## [Aim of the exercise]
Every record should be written out again in full, with no character altered.

____ Input material

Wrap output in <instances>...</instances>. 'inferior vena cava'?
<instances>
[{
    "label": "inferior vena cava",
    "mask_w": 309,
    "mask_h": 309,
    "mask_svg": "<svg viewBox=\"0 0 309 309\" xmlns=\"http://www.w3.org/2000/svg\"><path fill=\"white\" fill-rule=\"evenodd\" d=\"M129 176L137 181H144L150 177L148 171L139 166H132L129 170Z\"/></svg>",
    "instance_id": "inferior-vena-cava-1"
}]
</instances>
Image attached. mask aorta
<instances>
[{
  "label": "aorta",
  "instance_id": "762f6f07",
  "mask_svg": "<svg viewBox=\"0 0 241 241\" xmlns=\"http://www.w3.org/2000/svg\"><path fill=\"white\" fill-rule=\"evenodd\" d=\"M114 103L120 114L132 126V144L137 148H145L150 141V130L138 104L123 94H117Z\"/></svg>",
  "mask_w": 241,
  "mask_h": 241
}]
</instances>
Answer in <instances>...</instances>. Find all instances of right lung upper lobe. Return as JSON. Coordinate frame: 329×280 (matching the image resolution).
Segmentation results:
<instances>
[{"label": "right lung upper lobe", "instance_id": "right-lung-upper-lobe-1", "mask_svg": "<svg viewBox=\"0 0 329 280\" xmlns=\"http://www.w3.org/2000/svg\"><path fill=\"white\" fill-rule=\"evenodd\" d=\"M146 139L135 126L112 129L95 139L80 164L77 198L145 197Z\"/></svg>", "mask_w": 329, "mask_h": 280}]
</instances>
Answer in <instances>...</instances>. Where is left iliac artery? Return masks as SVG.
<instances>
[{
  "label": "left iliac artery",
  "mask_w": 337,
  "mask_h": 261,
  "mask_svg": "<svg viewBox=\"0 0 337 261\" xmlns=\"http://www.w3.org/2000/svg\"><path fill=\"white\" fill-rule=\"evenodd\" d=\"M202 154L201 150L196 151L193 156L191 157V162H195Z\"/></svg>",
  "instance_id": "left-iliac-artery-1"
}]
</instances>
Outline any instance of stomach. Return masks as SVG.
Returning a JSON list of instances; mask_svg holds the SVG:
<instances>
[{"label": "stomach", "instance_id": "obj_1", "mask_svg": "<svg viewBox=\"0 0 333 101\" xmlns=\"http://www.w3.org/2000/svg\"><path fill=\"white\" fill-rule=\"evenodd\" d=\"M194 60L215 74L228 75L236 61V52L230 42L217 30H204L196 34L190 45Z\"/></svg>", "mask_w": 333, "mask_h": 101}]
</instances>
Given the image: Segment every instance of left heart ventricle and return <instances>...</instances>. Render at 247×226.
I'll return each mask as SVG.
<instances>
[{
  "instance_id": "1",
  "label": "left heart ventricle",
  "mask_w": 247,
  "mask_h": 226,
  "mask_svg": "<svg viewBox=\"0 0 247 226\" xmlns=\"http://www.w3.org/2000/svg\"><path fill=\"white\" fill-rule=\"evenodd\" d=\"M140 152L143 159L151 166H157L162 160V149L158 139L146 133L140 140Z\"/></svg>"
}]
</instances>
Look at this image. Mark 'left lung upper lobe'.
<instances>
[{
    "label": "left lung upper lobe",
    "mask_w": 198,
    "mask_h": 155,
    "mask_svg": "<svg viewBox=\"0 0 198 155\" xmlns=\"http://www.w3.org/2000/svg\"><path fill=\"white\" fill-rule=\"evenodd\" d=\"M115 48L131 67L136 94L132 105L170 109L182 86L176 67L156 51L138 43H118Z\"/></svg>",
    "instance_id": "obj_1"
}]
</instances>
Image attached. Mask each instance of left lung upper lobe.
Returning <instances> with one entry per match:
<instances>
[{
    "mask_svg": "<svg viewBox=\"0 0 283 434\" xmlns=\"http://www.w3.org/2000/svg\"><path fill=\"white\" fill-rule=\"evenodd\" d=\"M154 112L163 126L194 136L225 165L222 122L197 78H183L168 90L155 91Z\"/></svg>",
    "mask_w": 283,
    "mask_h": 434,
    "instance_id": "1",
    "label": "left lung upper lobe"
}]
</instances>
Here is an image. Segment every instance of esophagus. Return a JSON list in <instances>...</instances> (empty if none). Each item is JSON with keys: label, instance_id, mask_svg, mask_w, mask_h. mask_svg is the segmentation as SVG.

________

## [Task output]
Wrap output in <instances>...</instances>. 'inferior vena cava'?
<instances>
[{
    "label": "inferior vena cava",
    "mask_w": 309,
    "mask_h": 309,
    "mask_svg": "<svg viewBox=\"0 0 309 309\" xmlns=\"http://www.w3.org/2000/svg\"><path fill=\"white\" fill-rule=\"evenodd\" d=\"M129 176L137 181H144L150 177L148 171L139 166H132L129 170Z\"/></svg>",
    "instance_id": "inferior-vena-cava-1"
}]
</instances>
Image attached. mask aorta
<instances>
[{
  "label": "aorta",
  "instance_id": "762f6f07",
  "mask_svg": "<svg viewBox=\"0 0 241 241\" xmlns=\"http://www.w3.org/2000/svg\"><path fill=\"white\" fill-rule=\"evenodd\" d=\"M114 103L120 114L132 126V144L137 148H145L150 141V130L138 104L123 94H117Z\"/></svg>",
  "mask_w": 241,
  "mask_h": 241
}]
</instances>
Answer in <instances>...</instances>. Find all instances of right lung upper lobe. Return as JSON. Coordinate frame: 329×280 (matching the image resolution).
Segmentation results:
<instances>
[{"label": "right lung upper lobe", "instance_id": "right-lung-upper-lobe-1", "mask_svg": "<svg viewBox=\"0 0 329 280\" xmlns=\"http://www.w3.org/2000/svg\"><path fill=\"white\" fill-rule=\"evenodd\" d=\"M146 139L135 126L112 129L95 139L80 164L77 198L145 197Z\"/></svg>", "mask_w": 329, "mask_h": 280}]
</instances>
Answer in <instances>...</instances>. Where is left iliac artery? Return masks as SVG.
<instances>
[{
  "label": "left iliac artery",
  "mask_w": 337,
  "mask_h": 261,
  "mask_svg": "<svg viewBox=\"0 0 337 261\" xmlns=\"http://www.w3.org/2000/svg\"><path fill=\"white\" fill-rule=\"evenodd\" d=\"M202 154L201 150L196 151L193 156L191 157V162H195Z\"/></svg>",
  "instance_id": "left-iliac-artery-1"
}]
</instances>
Outline any instance of stomach. Return masks as SVG.
Returning a JSON list of instances; mask_svg holds the SVG:
<instances>
[{"label": "stomach", "instance_id": "obj_1", "mask_svg": "<svg viewBox=\"0 0 333 101\" xmlns=\"http://www.w3.org/2000/svg\"><path fill=\"white\" fill-rule=\"evenodd\" d=\"M194 60L215 74L228 75L236 61V52L230 42L217 30H204L196 34L190 45Z\"/></svg>", "mask_w": 333, "mask_h": 101}]
</instances>
Given the image: Segment every instance of left heart ventricle and return <instances>...</instances>. Render at 247×226.
I'll return each mask as SVG.
<instances>
[{
  "instance_id": "1",
  "label": "left heart ventricle",
  "mask_w": 247,
  "mask_h": 226,
  "mask_svg": "<svg viewBox=\"0 0 247 226\" xmlns=\"http://www.w3.org/2000/svg\"><path fill=\"white\" fill-rule=\"evenodd\" d=\"M140 152L143 159L151 166H157L162 160V149L158 139L146 133L140 140Z\"/></svg>"
}]
</instances>
Look at this image. Mark 'left lung upper lobe'.
<instances>
[{
    "label": "left lung upper lobe",
    "mask_w": 198,
    "mask_h": 155,
    "mask_svg": "<svg viewBox=\"0 0 198 155\" xmlns=\"http://www.w3.org/2000/svg\"><path fill=\"white\" fill-rule=\"evenodd\" d=\"M115 48L131 67L136 94L132 105L170 109L182 86L176 67L156 51L138 43H118Z\"/></svg>",
    "instance_id": "obj_1"
}]
</instances>
Image attached. Mask each instance of left lung upper lobe.
Returning <instances> with one entry per match:
<instances>
[{
    "mask_svg": "<svg viewBox=\"0 0 283 434\" xmlns=\"http://www.w3.org/2000/svg\"><path fill=\"white\" fill-rule=\"evenodd\" d=\"M154 112L163 126L194 136L225 165L222 122L197 78H183L168 90L155 91Z\"/></svg>",
    "mask_w": 283,
    "mask_h": 434,
    "instance_id": "1",
    "label": "left lung upper lobe"
}]
</instances>
Here is an image. Segment every instance of esophagus. Return a JSON list in <instances>...</instances> (empty if none). Each item is JSON with keys: label, instance_id, mask_svg, mask_w, mask_h. mask_svg is the segmentation as SVG.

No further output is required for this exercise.